My day would have been off to a great, I daresay stellar, start. That great start would have been a great start to a week , since today is Monday. Perhaps then my whole week would have set a tone for the remainder of the month of March and subsequently, of the remainder of the year. Who knows how that might have set my remainder of the life on an orbit of great accomplishments-one marked by name, fame, goodwill, health, wealth, positivity, fun, laughter, hugs, embraces and blessings. All of this was mine to grab in that orbit, and that orbit was mine to get onto, except that the day's start was brought to the most unpredicted and technical glitch!

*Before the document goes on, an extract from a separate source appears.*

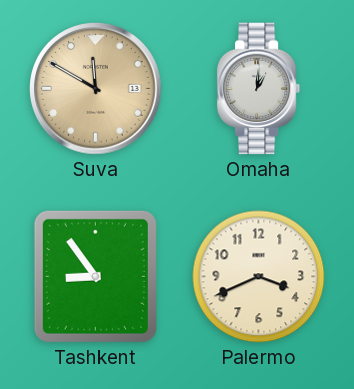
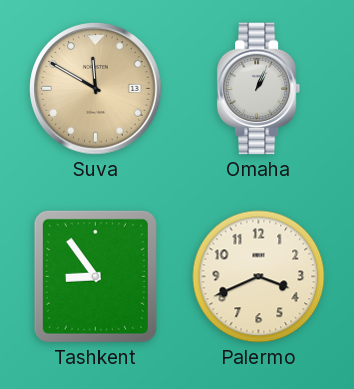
Omaha: 1:01 -> 1:04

I did not see the chair parked under my multi-height table, which was at my standing height when I came to it, bathed and fresh with my cup of coffee in hand. I clicked on the remote to bring it down to my sitting position. The shortening of the desk's legs stared with the smooth movement at usual, thus leaving zero room for me to suspect anything lurking in the darkness of the space under the table. And then it happened. Mid-way through the journey down to my sitting height, the table began to bulge up in the center, as it met the black chair on its way. Then the desk began to rise on one side. The lop-sidedness would have cost me my desktop, as it began to almost slide. The whole thing happened way too fast. I managed to click the stop on the remote, and discovered the chair. After much moving stuff off my desk, and then adjusting the legs of the table, I have managed to get the table to a decent sitting height. However, I notice that a wire has snapped, and my table's legs will not be able to be lengthened again.
My table's phoenix will not rise again (for the foreseeable future-given that I am extremely bad with making phone calls to companies to seek spare part and then even worst at actually doing any repairs.)
I am furious, at having lost the ability to show-off (to my children) the one technical and functional object I assembled, and that they enjoyed playing with. They liked the table going up and down. I guess, now no more for a while.
I could continue to be really upset and then go down a rabbit-hole of sulking. However, I recall that just yesterday I had written to Hanif Kureishi on one of his hospital dispatches (https://hanifkureishi.substack.com/). The noted British Playwright had a bad fall late last year while in Italy and has been on a hospital bed since. He is unable to write himself, and thus dictates his thoughts for a blog he started from there. He confessed to feeling despondent and sad being in pain, and not being able to have his friends visit him in Italy. He wants to hear his people speak to him in his language. Foreign words do not comfort him now. And I, like many others who read his chronicles, asked him to be strong.
Kureishi's is a real plight. His fall was real, and so is his hopelessness. His is a suffering that demands my prayer, since I now know about it. My table's wire snapping is just that. A wire that snapped and can be fixed-I think. The table's situation is an obstacle, but not an insurmountable one, I know. Sending him strength again, and sitting down to write (as opposed to standing) is the right thing to do. The exact time to reach that orbit might be gone, but who knows what new orbit a writer might pen down!